When creating a budget, many consumers do not know where to begin dividing up their income into categories of spending. Budget ratios can consist of living expenses, housing and transportation costs and funds used for savings. There are specific personal budget ratios that are recommended both by financial advisers and financial institutions. These ratios may also come into play when applying for a credit product such as a mortgage or personal loan.
When determining a budget, one of the largest factors will typically be the ratio devoted to housing costs. Housing costs will include mortgage or rent payments, taxes and insurance costs, as well as funds needed for necessary repairs or home improvements. Also included in the housing ratio are utilities such as electricity, gas, water and sewer and telephone services. Cable and Internet can also be included, however many consider these a luxury instead of a necessity. It is recommended that the housing portion of the ratio be at or below 35 percent.
After housing, transportation can be the most costly portion of a consumer's budget ratio. Transportation costs include any payments on an auto loan or lease, funds for gas, auto insurance, routine maintenance and savings for repairs. Transportation costs can also include funds used for parking fees as well as public transportation. Some consumers also choose to include savings toward the purchase of a future car if there is not a monthly payment involved. It is recommended that transportation costs be 20 percent of the budget.
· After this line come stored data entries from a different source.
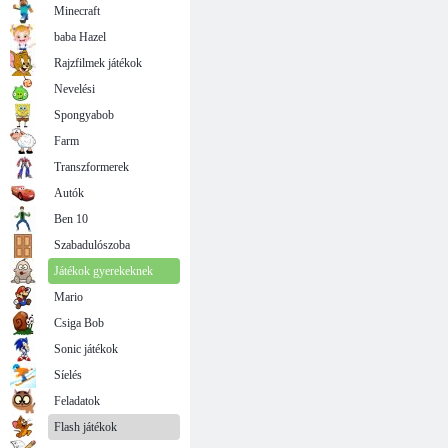
Minecraft
baba Hazel
Rajzfilmek játékok
Nevelési
Spongyabob
Farm
Transzformerek
Autók
Ben 10
Szabadulószoba
Játékok gyerekeknek
Mario
Csiga Bob
Sonic játékok
Síelés
Feladatok
Flash játékok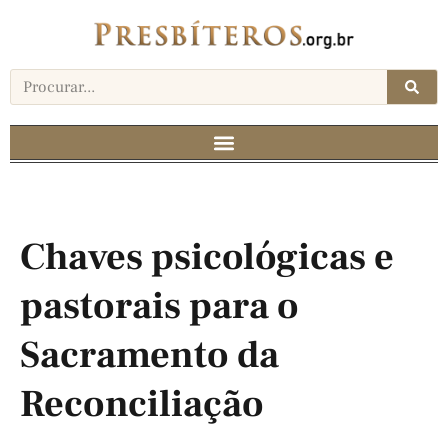
Chaves psicológicas e
pastorais para o
Sacramento da
Reconciliação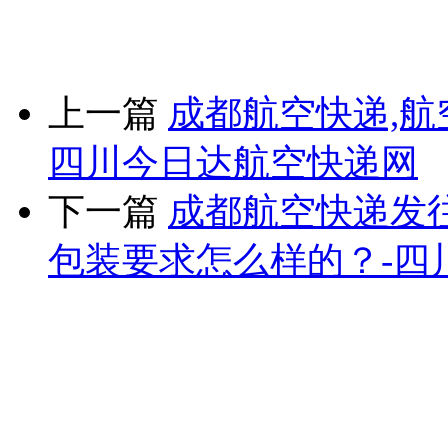
上一篇
成都航空快递,航
四川今日达航空快递网​
下一篇
成都航空快递发
包装要求怎么样的？-四
版权所有：四川当日达航
17039118号
电话：028-80513
四川当日达航空快递有限公司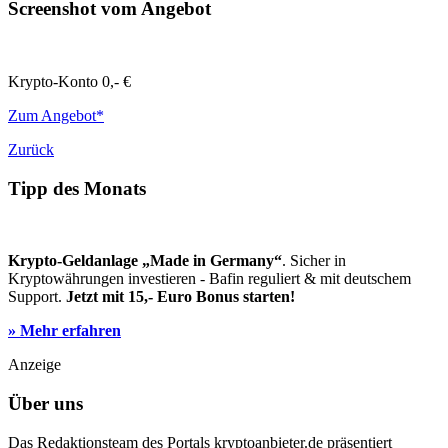
Screenshot vom Angebot
Krypto-Konto
0,- €
Zum Angebot*
Zurück
Tipp des Monats
Krypto-Geldanlage „Made in Germany“
. Sicher in
Kryptowährungen investieren - Bafin reguliert & mit deutschem
Support.
Jetzt mit 15,- Euro Bonus starten!
» Mehr erfahren
Anzeige
Über uns
Das Redaktionsteam des Portals kryptoanbieter.de präsentiert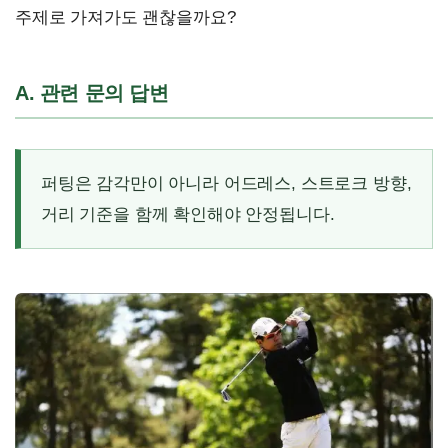
주제로 가져가도 괜찮을까요?
A. 관련 문의 답변
퍼팅은 감각만이 아니라 어드레스, 스트로크 방향,
거리 기준을 함께 확인해야 안정됩니다.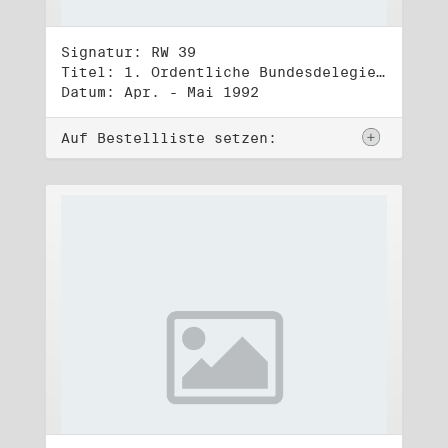
Signatur: RW 39
Titel: 1. Ordentliche Bundesdelegiertenversammlung (1.-3.5.1992)
Datum: Apr. - Mai 1992
Auf Bestellliste setzen:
Consumers typically spend a good portion of their income on regular living expenses. This category will include a budget for groceries, dining out, entertainment such as movies or vacations, medical bills and prescription medication costs. Living expenses can also include clothing and personal items, as well as gifts or subscription services such as movie rentals or magazines. Some consumers will also include cable television or Internet as a living expense instead of a household expense. Living expenses should be 20 percent of a budget.
Debt and Savings
After considering housing, transportation and living expenses, debt repayment and savings will come into play. Debt repayment will include expenses such as credit card bills, personal unsecured loans, student loans and any other debt obligations that are not tied to a secured loan such as a mortgage or car loan. Debt repayment should total 15 percent of a budget.
Although savings is the smallest percent of a budget ratio, it can help consumers prepare for the future. Savings will consist of an emergency fund, as well as retirement savings and any investments such as stocks, bonds and real estate investment property. Savings should take up the remaining 10 percent of a budget.